■ ACTIVITY:
Repeat the data exactly as it appears.

Saved entries

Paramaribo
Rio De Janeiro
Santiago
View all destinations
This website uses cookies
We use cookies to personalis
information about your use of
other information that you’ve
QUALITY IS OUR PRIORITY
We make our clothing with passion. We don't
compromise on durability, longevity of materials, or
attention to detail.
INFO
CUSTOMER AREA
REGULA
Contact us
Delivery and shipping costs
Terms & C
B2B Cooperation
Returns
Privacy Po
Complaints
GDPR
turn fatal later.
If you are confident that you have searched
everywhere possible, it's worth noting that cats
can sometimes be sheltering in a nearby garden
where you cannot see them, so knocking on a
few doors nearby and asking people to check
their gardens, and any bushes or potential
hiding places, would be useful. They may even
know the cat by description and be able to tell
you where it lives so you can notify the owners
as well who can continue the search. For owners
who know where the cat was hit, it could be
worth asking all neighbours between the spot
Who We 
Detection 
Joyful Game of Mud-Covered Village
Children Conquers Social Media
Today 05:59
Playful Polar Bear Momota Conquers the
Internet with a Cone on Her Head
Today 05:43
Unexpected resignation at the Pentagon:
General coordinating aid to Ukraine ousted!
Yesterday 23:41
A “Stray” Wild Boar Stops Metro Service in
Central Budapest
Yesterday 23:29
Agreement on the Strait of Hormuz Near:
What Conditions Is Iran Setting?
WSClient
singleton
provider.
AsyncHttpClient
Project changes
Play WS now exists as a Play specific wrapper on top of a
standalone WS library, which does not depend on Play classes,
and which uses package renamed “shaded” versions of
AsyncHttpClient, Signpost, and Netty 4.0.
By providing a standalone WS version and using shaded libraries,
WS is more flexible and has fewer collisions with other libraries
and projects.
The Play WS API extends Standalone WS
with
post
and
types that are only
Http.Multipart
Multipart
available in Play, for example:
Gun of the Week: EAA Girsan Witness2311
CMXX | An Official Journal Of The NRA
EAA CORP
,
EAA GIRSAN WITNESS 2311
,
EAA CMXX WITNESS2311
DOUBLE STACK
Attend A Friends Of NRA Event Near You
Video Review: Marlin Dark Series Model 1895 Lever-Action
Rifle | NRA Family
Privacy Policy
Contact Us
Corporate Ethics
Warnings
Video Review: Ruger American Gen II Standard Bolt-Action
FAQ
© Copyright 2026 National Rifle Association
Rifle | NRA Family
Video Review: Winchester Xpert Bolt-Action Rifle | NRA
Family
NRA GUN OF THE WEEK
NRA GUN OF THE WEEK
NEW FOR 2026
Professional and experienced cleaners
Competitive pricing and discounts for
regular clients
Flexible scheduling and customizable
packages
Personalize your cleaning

■ WRITTEN SOLUTION:
Paramaribo
Rio De Janeiro
Santiago
View all destinations
This website uses cookies
We use cookies to personalis
information about your use of
other information that you’ve
QUALITY IS OUR PRIORITY
We make our clothing with passion. We don't
compromise on durability, longevity of materials, or
attention to detail.
INFO
CUSTOMER AREA
REGULA
Contact us
Delivery and shipping costs
Terms & C
B2B Cooperation
Returns
Privacy Po
Complaints
GDPR
turn fatal later.
If you are confident that you have searched
everywhere possible, it's worth noting that cats
can sometimes be sheltering in a nearby garden
where you cannot see them, so knocking on a
few doors nearby and asking people to check
their gardens, and any bushes or potential
hiding places, would be useful. They may even
know the cat by description and be able to tell
you where it lives so you can notify the owners
as well who can continue the search. For owners
who know where the cat was hit, it could be
worth asking all neighbours between the spot
Who We 
Detection 
Joyful Game of Mud-Covered Village
Children Conquers Social Media
Today 05:59
Playful Polar Bear Momota Conquers the
Internet with a Cone on Her Head
Today 05:43
Unexpected resignation at the Pentagon:
General coordinating aid to Ukraine ousted!
Yesterday 23:41
A “Stray” Wild Boar Stops Metro Service in
Central Budapest
Yesterday 23:29
Agreement on the Strait of Hormuz Near:
What Conditions Is Iran Setting?
WSClient
singleton
provider.
AsyncHttpClient
Project changes
Play WS now exists as a Play specific wrapper on top of a
standalone WS library, which does not depend on Play classes,
and which uses package renamed “shaded” versions of
AsyncHttpClient, Signpost, and Netty 4.0.
By providing a standalone WS version and using shaded libraries,
WS is more flexible and has fewer collisions with other libraries
and projects.
The Play WS API extends Standalone WS
with
post
and
types that are only
Http.Multipart
Multipart
available in Play, for example:
Gun of the Week: EAA Girsan Witness2311
CMXX | An Official Journal Of The NRA
EAA CORP
,
EAA GIRSAN WITNESS 2311
,
EAA CMXX WITNESS2311
DOUBLE STACK
Attend A Friends Of NRA Event Near You
Video Review: Marlin Dark Series Model 1895 Lever-Action
Rifle | NRA Family
Privacy Policy
Contact Us
Corporate Ethics
Warnings
Video Review: Ruger American Gen II Standard Bolt-Action
FAQ
© Copyright 2026 National Rifle Association
Rifle | NRA Family
Video Review: Winchester Xpert Bolt-Action Rifle | NRA
Family
NRA GUN OF THE WEEK
NRA GUN OF THE WEEK
NEW FOR 2026
Professional and experienced cleaners
Competitive pricing and discounts for
regular clients
Flexible scheduling and customizable
packages
Personalize your cleaning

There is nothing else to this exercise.